**What to produce**
In the records that follow, find each line with "agent" and pull it out.

**Stored records**
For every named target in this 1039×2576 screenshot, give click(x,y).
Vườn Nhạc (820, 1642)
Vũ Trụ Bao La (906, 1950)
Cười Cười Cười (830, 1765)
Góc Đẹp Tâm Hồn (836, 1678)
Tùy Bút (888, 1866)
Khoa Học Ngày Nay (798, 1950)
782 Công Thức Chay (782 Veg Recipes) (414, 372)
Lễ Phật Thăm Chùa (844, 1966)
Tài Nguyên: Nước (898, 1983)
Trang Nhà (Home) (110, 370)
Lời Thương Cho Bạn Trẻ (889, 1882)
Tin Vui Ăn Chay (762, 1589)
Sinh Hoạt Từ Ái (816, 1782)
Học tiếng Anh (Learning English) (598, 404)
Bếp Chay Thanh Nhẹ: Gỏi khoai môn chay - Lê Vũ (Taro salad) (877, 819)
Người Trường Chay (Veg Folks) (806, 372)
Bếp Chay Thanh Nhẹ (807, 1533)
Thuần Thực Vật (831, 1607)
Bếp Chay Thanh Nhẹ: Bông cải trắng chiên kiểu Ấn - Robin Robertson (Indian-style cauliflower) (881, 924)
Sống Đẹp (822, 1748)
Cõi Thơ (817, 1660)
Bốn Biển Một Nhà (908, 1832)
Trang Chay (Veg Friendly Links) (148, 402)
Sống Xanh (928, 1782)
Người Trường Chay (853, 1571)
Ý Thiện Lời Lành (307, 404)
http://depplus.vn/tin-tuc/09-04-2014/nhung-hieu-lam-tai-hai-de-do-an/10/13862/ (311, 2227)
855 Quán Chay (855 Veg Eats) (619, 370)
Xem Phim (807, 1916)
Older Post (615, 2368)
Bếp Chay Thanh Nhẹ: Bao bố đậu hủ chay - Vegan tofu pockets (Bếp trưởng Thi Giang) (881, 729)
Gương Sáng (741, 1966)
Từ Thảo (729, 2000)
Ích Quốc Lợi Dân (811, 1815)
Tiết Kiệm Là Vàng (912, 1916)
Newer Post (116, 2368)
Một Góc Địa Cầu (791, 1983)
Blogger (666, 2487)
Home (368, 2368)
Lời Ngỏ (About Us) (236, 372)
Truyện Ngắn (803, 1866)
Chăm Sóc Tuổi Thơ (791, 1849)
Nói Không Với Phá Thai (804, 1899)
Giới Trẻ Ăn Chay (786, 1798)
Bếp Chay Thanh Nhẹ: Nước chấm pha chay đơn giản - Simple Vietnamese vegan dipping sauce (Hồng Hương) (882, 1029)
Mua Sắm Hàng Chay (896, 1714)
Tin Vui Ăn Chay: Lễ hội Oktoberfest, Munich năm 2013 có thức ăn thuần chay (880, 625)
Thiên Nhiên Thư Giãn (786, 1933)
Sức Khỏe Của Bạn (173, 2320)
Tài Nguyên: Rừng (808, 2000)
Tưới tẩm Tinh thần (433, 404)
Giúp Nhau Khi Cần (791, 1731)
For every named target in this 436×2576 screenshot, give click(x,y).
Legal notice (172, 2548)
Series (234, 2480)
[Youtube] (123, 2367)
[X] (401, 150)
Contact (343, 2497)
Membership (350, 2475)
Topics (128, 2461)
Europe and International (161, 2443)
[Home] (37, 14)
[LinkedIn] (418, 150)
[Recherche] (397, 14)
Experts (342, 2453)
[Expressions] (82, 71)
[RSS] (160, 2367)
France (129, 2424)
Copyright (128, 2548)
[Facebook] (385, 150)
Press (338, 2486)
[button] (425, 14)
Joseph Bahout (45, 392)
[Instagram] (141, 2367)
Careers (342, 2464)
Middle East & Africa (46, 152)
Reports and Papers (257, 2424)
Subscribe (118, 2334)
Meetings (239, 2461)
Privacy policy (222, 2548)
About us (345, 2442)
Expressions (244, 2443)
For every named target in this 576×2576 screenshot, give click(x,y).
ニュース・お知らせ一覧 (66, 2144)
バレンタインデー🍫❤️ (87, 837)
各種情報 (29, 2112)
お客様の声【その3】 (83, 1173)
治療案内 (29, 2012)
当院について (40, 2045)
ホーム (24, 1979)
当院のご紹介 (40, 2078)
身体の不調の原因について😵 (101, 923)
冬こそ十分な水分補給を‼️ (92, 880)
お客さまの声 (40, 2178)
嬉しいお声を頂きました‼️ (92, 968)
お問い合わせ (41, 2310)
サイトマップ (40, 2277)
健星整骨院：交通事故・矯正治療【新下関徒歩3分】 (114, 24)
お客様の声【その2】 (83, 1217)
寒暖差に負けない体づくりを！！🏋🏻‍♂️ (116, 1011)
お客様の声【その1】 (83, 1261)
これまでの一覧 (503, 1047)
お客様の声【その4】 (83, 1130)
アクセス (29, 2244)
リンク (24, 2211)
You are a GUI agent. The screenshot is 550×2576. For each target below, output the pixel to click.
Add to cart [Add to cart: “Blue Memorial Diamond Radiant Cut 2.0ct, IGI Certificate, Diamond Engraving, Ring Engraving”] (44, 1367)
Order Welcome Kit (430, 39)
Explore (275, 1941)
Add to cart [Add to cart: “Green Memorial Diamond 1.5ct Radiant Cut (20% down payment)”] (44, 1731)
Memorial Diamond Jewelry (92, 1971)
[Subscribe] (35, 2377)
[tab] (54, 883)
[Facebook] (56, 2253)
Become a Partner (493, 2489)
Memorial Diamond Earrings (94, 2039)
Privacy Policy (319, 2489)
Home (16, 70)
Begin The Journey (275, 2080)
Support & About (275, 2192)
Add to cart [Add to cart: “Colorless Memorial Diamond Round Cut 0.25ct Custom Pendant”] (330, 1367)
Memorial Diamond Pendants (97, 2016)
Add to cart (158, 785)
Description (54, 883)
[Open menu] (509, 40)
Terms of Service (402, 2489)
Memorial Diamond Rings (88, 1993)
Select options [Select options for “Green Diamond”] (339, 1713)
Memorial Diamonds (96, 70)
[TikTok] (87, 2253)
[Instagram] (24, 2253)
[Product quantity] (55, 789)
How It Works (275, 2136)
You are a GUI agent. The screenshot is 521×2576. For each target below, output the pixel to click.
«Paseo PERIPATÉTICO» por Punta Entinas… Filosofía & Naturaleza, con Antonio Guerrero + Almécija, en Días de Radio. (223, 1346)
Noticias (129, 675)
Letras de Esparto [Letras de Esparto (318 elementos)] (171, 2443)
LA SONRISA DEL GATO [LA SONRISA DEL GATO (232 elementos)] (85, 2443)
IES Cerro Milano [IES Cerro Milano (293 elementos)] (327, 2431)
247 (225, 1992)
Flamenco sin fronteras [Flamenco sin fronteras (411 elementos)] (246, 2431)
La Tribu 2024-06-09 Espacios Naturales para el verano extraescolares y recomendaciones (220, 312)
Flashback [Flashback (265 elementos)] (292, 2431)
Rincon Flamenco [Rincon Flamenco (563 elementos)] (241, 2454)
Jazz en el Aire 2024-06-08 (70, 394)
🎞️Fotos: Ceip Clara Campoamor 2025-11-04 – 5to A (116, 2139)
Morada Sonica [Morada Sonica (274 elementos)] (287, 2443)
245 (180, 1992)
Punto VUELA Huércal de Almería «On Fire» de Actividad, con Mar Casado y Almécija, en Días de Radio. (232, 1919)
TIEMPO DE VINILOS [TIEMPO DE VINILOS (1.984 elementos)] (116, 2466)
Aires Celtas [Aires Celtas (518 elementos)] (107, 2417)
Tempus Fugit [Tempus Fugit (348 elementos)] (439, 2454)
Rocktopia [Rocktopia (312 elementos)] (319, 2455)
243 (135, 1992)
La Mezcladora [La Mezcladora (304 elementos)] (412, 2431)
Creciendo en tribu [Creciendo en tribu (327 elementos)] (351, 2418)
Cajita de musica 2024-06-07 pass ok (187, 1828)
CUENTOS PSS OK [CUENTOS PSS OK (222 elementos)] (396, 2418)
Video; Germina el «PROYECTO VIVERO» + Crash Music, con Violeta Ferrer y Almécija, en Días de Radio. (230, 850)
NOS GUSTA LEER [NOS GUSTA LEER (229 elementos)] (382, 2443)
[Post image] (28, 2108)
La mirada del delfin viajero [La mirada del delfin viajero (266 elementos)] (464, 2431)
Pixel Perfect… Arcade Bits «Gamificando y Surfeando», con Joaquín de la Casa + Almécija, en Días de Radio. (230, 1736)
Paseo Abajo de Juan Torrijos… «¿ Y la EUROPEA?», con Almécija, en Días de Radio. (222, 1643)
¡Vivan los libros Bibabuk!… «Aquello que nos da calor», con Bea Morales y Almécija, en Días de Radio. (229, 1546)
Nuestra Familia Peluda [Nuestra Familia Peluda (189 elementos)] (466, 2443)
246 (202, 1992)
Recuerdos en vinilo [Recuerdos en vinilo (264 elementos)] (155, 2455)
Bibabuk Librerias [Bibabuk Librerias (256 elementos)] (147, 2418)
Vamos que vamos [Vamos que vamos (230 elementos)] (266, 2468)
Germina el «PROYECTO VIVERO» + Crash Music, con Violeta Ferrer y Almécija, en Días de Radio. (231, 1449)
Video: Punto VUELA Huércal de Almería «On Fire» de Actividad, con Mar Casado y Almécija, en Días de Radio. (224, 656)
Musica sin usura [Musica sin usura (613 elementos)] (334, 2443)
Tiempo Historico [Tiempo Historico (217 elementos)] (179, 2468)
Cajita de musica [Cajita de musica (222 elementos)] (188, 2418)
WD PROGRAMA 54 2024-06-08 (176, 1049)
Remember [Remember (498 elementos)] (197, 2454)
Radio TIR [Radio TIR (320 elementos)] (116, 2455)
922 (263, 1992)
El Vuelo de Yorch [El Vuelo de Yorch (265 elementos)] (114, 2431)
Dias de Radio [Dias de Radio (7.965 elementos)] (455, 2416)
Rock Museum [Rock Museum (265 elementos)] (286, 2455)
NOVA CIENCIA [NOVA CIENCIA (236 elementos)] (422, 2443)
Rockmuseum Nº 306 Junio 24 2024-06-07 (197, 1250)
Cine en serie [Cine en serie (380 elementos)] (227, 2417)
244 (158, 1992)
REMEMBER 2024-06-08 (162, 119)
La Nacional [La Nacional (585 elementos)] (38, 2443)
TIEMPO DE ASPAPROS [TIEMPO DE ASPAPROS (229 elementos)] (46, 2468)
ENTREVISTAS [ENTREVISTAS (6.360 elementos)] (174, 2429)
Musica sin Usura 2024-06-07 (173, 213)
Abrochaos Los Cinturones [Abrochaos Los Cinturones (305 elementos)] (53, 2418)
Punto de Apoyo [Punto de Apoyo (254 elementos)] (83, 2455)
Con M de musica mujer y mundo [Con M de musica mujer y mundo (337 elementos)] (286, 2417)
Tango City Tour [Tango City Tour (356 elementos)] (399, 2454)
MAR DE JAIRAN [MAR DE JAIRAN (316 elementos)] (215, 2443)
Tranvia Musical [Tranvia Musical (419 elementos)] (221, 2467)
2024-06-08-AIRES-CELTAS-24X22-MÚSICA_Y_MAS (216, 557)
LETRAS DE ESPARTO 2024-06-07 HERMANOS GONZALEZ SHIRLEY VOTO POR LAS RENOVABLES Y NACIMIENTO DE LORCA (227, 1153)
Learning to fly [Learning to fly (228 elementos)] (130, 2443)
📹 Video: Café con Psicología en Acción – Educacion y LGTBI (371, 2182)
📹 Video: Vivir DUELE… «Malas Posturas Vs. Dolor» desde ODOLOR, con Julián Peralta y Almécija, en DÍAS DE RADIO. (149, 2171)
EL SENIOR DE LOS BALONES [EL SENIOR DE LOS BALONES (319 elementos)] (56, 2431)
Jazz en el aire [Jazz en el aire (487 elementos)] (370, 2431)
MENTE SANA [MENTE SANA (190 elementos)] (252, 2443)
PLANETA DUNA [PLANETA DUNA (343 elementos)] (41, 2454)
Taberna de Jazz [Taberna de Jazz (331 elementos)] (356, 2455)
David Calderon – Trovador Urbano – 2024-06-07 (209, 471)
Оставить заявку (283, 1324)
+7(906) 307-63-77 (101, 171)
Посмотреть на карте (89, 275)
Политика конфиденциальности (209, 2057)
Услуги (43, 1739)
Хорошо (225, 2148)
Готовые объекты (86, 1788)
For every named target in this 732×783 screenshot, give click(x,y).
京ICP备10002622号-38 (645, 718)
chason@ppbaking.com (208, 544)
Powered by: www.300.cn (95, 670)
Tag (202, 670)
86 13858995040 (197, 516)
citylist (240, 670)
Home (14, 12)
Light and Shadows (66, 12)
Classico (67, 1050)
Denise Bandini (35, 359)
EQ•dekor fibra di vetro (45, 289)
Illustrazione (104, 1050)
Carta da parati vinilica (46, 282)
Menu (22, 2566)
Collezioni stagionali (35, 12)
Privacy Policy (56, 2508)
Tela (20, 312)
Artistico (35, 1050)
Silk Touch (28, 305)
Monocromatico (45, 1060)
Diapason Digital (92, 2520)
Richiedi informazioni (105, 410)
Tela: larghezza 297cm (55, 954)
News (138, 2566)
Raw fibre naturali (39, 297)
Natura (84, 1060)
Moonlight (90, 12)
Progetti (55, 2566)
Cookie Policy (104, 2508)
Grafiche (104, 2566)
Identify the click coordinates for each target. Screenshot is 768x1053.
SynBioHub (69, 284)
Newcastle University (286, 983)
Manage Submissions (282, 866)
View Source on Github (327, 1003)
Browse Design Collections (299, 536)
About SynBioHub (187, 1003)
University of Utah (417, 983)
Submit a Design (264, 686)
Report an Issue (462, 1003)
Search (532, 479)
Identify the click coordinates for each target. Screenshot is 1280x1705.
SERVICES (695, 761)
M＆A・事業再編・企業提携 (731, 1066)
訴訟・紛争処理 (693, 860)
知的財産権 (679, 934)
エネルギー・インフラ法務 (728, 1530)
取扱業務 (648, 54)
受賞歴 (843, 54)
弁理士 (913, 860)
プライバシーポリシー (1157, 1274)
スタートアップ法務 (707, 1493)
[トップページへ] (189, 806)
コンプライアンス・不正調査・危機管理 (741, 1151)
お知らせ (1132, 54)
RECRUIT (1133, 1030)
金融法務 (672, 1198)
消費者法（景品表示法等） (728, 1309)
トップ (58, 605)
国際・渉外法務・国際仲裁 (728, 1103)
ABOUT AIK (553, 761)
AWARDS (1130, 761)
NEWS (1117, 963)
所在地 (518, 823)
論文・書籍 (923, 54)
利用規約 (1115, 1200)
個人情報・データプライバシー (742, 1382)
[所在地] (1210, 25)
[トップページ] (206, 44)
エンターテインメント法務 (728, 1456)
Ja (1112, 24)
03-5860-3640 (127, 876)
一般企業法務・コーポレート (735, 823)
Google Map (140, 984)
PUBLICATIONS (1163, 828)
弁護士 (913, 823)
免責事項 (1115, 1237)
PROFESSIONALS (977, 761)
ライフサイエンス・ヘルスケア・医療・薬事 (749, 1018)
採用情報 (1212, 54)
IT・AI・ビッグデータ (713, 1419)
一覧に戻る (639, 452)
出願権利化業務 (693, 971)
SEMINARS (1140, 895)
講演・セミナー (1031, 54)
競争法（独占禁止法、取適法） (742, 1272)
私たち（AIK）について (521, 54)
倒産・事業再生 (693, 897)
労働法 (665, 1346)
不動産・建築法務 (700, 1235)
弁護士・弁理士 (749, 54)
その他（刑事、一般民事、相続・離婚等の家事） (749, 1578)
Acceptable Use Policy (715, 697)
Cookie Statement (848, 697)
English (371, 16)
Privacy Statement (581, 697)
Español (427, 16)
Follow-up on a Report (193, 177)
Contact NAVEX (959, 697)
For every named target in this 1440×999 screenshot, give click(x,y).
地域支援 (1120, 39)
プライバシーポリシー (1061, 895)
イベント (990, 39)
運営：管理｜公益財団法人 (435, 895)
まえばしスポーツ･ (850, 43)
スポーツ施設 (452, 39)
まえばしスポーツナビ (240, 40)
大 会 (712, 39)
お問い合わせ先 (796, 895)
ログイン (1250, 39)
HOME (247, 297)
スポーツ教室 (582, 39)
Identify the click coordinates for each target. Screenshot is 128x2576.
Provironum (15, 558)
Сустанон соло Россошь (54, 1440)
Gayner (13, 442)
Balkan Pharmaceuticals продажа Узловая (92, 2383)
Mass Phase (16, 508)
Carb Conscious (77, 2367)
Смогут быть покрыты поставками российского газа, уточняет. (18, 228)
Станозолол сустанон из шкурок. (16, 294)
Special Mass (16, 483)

**Exercise answer**
You are a GUI agent. The screenshot is 550×2576. For each target below, output the pixel to click.
You are a GUI agent. The screenshot is 521×2576. For each target below, output the pixel to click.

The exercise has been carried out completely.